(CNN) — President Donald Trump said Thursday his administration will impose tariffs on steel and aluminum imports as early as next week, a highly controversial move that Trump framed along economic and national security lines.
Trump said the US will impose a 25% tariff on steel imports and 10% tariff on aluminum to shore up the struggling industries, capping a fierce, months-long internal debate that divided some of the President’s top advisers. The move is likely to invite retaliatory measures from foreign countries, raising the specter of a trade war between the US and several other steel-producing countries.
It was not immediately clear whether the tariffs would be phased out over time and whether Trump would follow the advice of his national security advisers and exempt some countries from the tariffs to avoid harming key steel-producing US allies.
Trump announced the move during a meeting with steel and aluminum executives, even though the policy he announced is not yet ready to be implemented, let alone fully crafted. He acknowledged the policy is “being written now.”
“We’ll be signing it next week. And you’ll have protection for a long time in a while. You’ll have to regrow your industries, that’s all I’m asking,” Trump said. “What’s been allowed to go on for decades is disgraceful. It’s disgraceful. When it comes to a time where our country can’t make aluminum and steel … you almost don’t have much of a country.”

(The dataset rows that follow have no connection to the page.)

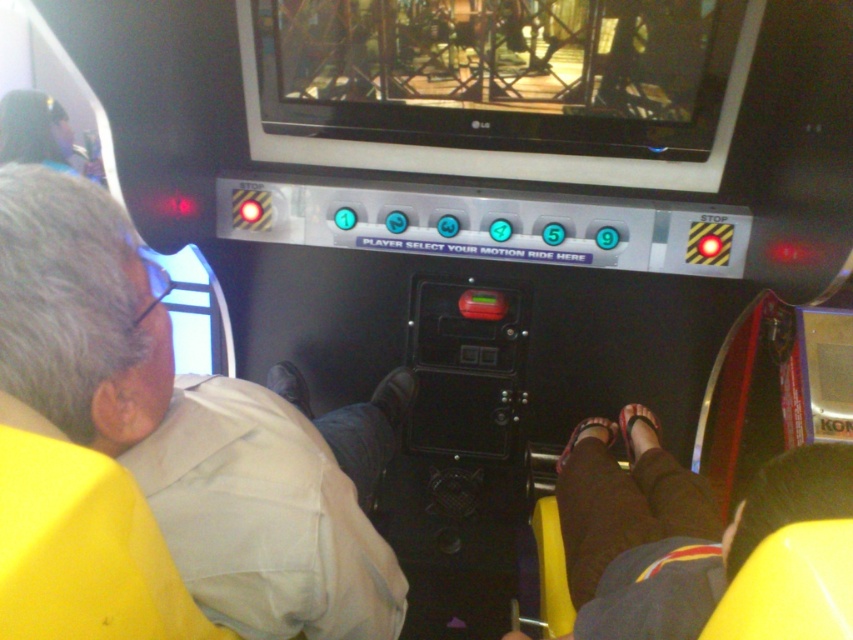 Who is higher up, matte pink sandal at lower center or brown fabric sandal at center?

matte pink sandal at lower center

Does matte pink sandal at lower center appear under brown fabric sandal at center?

No.

Between point (637, 420) and point (608, 436), which one is positioned in front?

Point (637, 420) is in front.

Where is `matte pink sandal at lower center`? matte pink sandal at lower center is located at coordinates (637, 429).

Is point (1, 339) closer to viewer compared to point (630, 435)?

That is True.

Based on the photo, is beige fabric shirt at left above matte pink sandal at lower center?

Indeed, beige fabric shirt at left is positioned over matte pink sandal at lower center.

Which is behind, point (196, 538) or point (624, 435)?

The point (624, 435) is behind.

I want to click on beige fabric shirt at left, so click(189, 426).

You are a GUI agent. You are given a task and a screenshot of the screen. Output one action in this format:
    pyautogui.click(x=<x>, y=<y>)
    Task: Click on the beige fabric shirt at left
    This screenshot has width=853, height=640.
    Given the screenshot: What is the action you would take?
    pyautogui.click(x=189, y=426)

Is point (317, 586) positioned behind point (556, 460)?

No.

Does point (277, 448) lie behind point (601, 428)?

That is False.

Find the location of `beige fabric shirt at left`. beige fabric shirt at left is located at coordinates (189, 426). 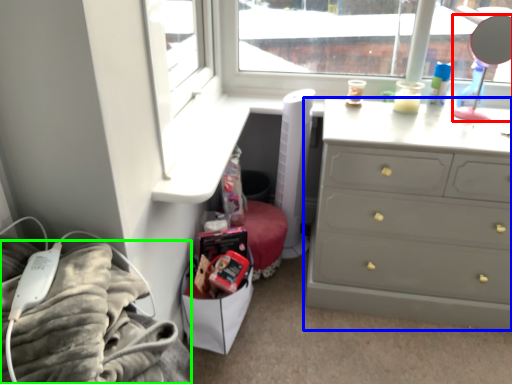 Question: Based on their relative distances, which object is nearer to mirror (highlighted by a red box)? Choose from chest of drawers (highlighted by a blue box) and bedding (highlighted by a green box).

Choices:
 (A) chest of drawers
 (B) bedding

Answer: (A) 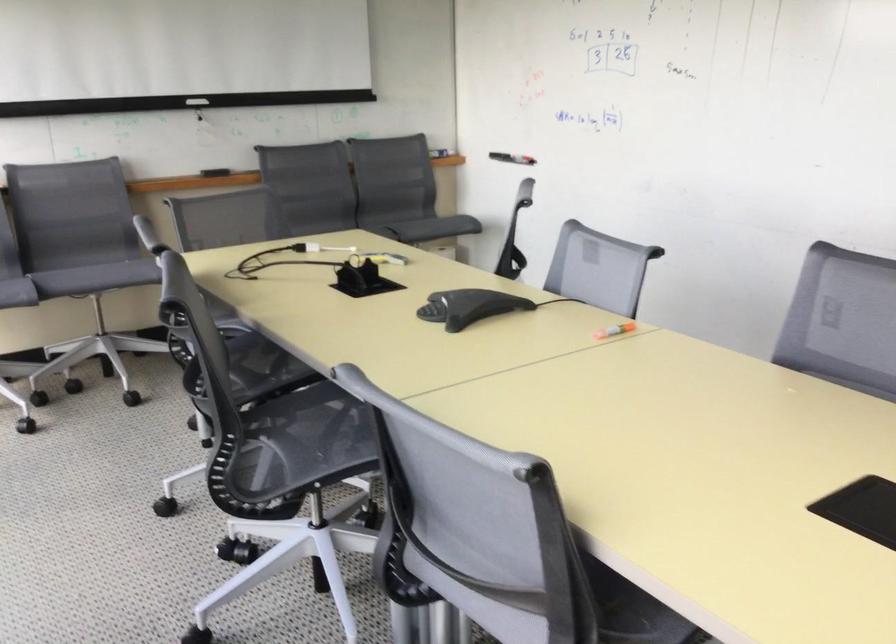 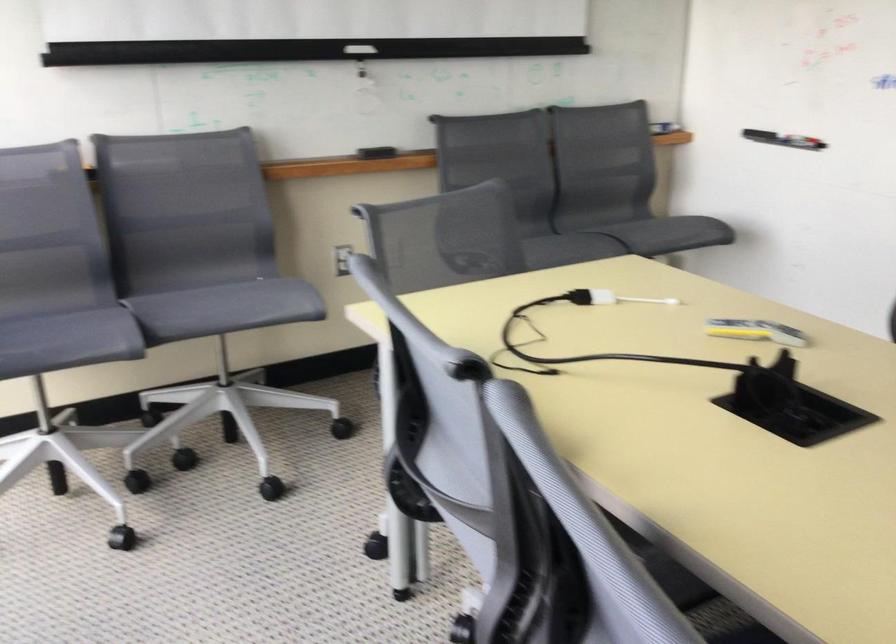 In the second image, find the point that corresponds to point (321, 250) in the first image.

(610, 298) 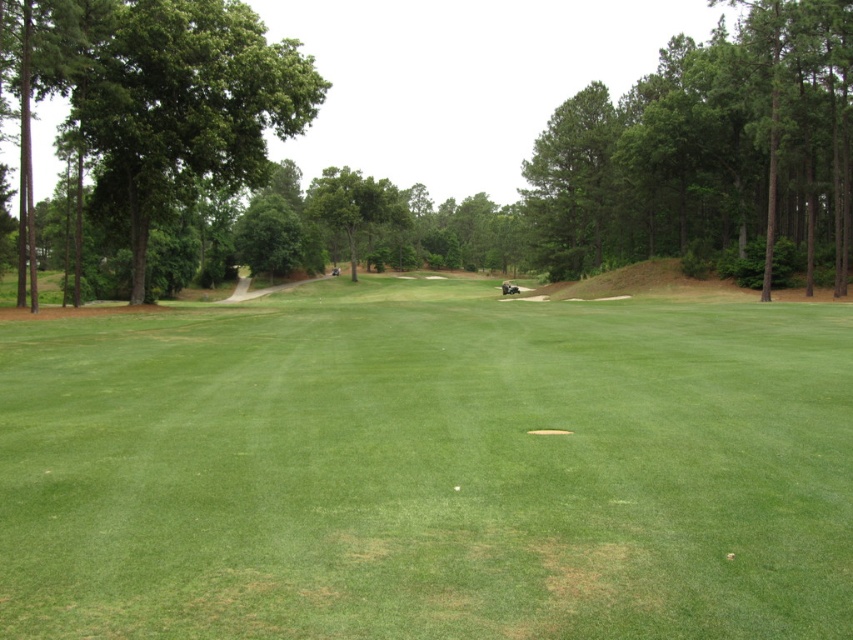 Is green leafy tree at right bigger than green leafy tree at left?

Correct, green leafy tree at right is larger in size than green leafy tree at left.

Between green leafy tree at right and green leafy tree at left, which one has more height?

With more height is green leafy tree at right.

You are a GUI agent. You are given a task and a screenshot of the screen. Output one action in this format:
    pyautogui.click(x=<x>, y=<y>)
    Task: Click on the green leafy tree at right
    
    Given the screenshot: What is the action you would take?
    pyautogui.click(x=706, y=148)

Locate an element on the screen. The height and width of the screenshot is (640, 853). green leafy tree at right is located at coordinates (706, 148).

Can you confirm if green grassy field at center is positioned below green leafy tree at center?

Indeed, green grassy field at center is positioned under green leafy tree at center.

Between point (352, 582) and point (33, 74), which one is positioned in front?

Point (352, 582) is in front.

The width and height of the screenshot is (853, 640). I want to click on green grassy field at center, so click(x=428, y=468).

Between green grassy field at center and green leafy tree at right, which one is positioned higher?

green leafy tree at right

In the scene shown: Between green grassy field at center and green leafy tree at right, which one appears on the right side from the viewer's perspective?

green leafy tree at right is more to the right.

What do you see at coordinates (428, 468) in the screenshot?
I see `green grassy field at center` at bounding box center [428, 468].

Locate an element on the screen. green grassy field at center is located at coordinates (428, 468). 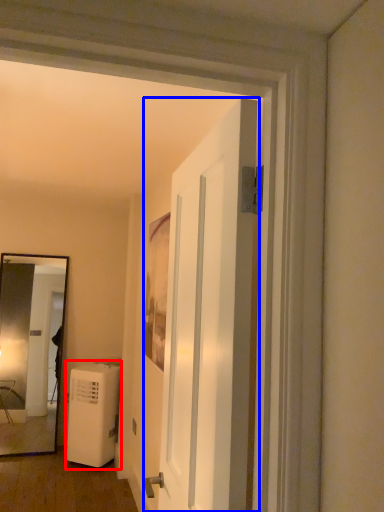 Question: Which object is further to the camera taking this photo, air conditioner (highlighted by a red box) or door (highlighted by a blue box)?

Choices:
 (A) air conditioner
 (B) door

Answer: (A) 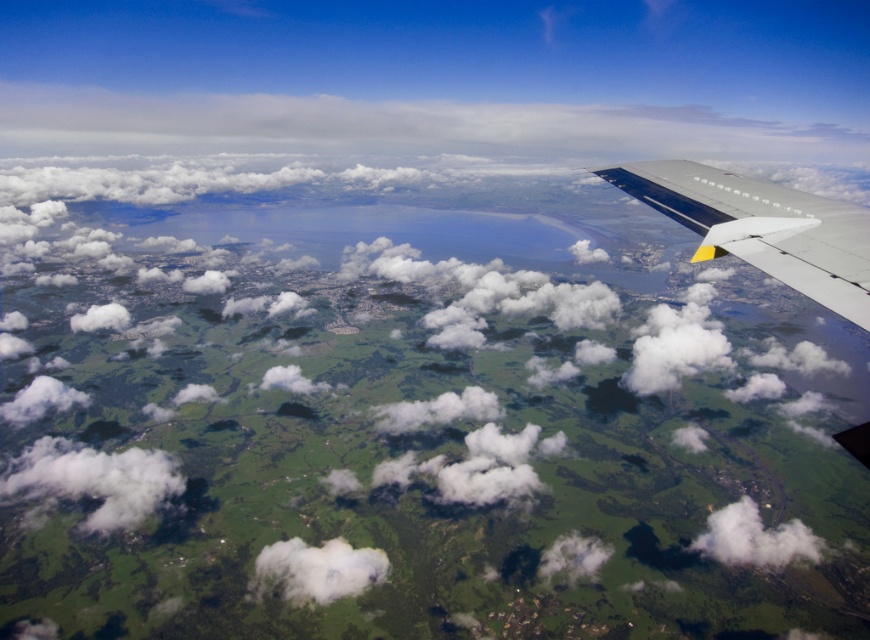 Question: Which point is closer to the camera?

Choices:
 (A) (740, 531)
 (B) (835, 202)
 (C) (298, 547)

Answer: (B)

Question: Which is nearer to the white fluffy cloud at center?

Choices:
 (A) white fluffy cloud at lower left
 (B) white fluffy cloud at lower right

Answer: (A)

Question: Does white matte wing at upper right appear over white fluffy cloud at center?

Choices:
 (A) no
 (B) yes

Answer: (B)

Question: Which of the following is the closest to the observer?

Choices:
 (A) (265, 545)
 (B) (44, 476)

Answer: (A)

Question: Can you confirm if white fluffy cloud at center is bigger than white fluffy cloud at lower right?

Choices:
 (A) yes
 (B) no

Answer: (B)

Question: Does white matte wing at upper right appear under white fluffy cloud at lower left?

Choices:
 (A) no
 (B) yes

Answer: (A) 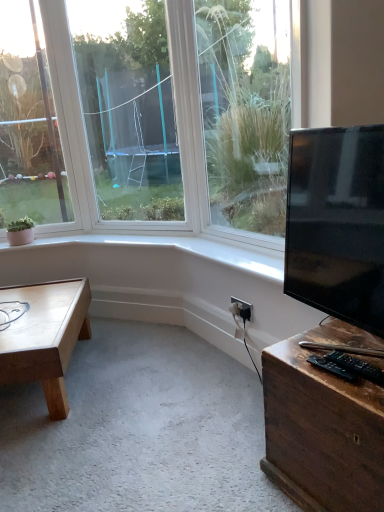 At what (x,y) coordinates should I click in order to perform the action: click on free location above wooden desk at lower right (from a real-world perspective). Please return your answer as a coordinate pair (x, y). Looking at the image, I should click on (336, 348). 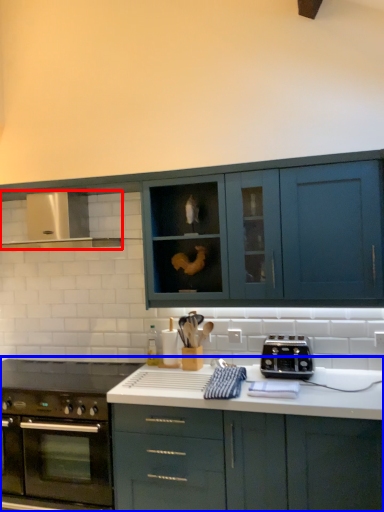 Question: Which point is closer to the camera, exhaust hood (highlighted by a red box) or cabinetry (highlighted by a blue box)?

Choices:
 (A) exhaust hood
 (B) cabinetry

Answer: (B) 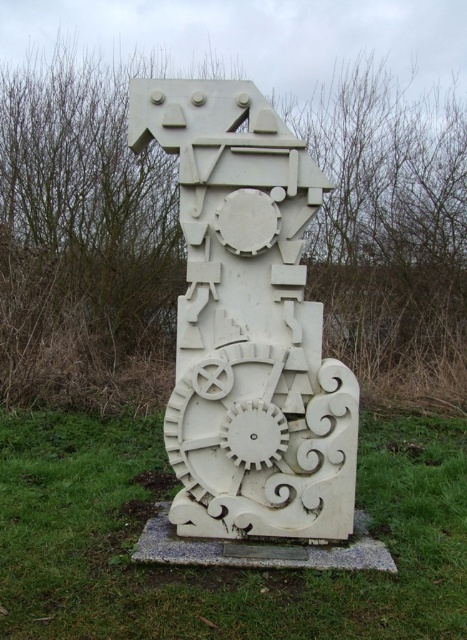 You are an artist planning to place a new sculpture next to the existing ones in the image. You have a sculpture that is 1 meter wide. Can you determine if there is enough space between the white carved gear at center and the white marble sculpture at center to place your new sculpture?

The white carved gear at center might be wider than the white marble sculpture at center, so it is uncertain if there is enough space between them to place your 1 meter wide sculpture. Check the actual dimensions before deciding.

Based on the photo, you are an art student analyzing the sculpture. You notice two central elements, the white carved gear at center and the white marble sculpture at center. Which one has a greater height?

The white marble sculpture at center is taller than the white carved gear at center.

You are an art student analyzing the sculpture. You notice two central elements, the white carved gear at center and the white marble sculpture at center. Which one is positioned lower in the structure?

The white carved gear at center is positioned lower than the white marble sculpture at center. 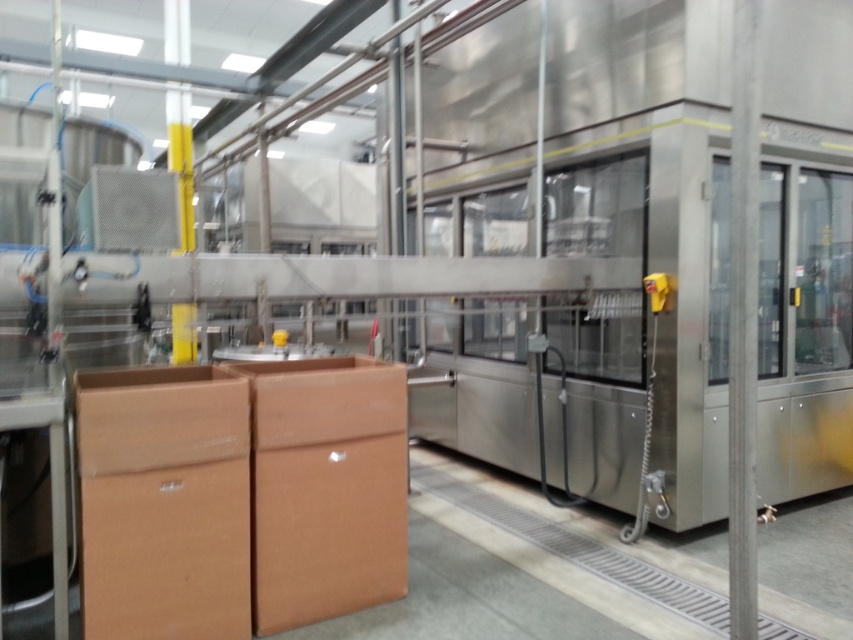 You are a maintenance worker in an industrial facility. You need to access the emergency stop button on the machine. There are two obstacles in your path. The brown cardboard box at left and the metallic silver sink at center. Which obstacle is closer to the emergency stop button?

The brown cardboard box at left is located below metallic silver sink at center, so the brown cardboard box at left is closer to the emergency stop button.

You are an inspector in the facility and need to locate the brown cardboard box at left. According to the coordinates given, where would you find it in the image?

The brown cardboard box at left is located at the 2D coordinates point (x=164, y=502) in the image. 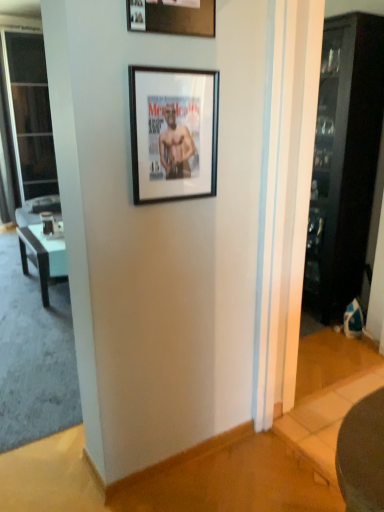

The tariffs will amount to perhaps the most substantive and wide-reaching trade action Trump has taken to date, making good on another key campaign promise.
But the announcement also sent the stock market tumbling, with the Dow taking a 500-point dip in the first hours after the announcement. The plan also drew a stiff rebuke from US manufacturers of products made using steel and aluminum, who maintained that the tariffs could lead to lost jobs in their operations and increased consumer prices.
Republican lawmakers urged Trump in recent weeks to reconsider his position, warning him that while the move would boost US steel and aluminum manufacturers, it would lead to increased costs for consumers of those materials and hurt some of the manufacturers he pledged to protect.
In a rare break with the White House, House Speaker Paul Ryan’s spokesman Doug Andres said Ryan “is hoping the President will consider the unintended consequences of this idea and look at other approaches before moving forward.“
The move was welcomed by the steel and aluminum executives gathered Thursday around a table in the Cabinet Room, who have urged Trump for months to make good on his campaign promise to protect their industries from cheaper foreign imports.
“This is vital to the interests of the United States. This is our moment. And it’s really important that we get this right,” said Dave Burritt, the CEO of the US Steel Corporation.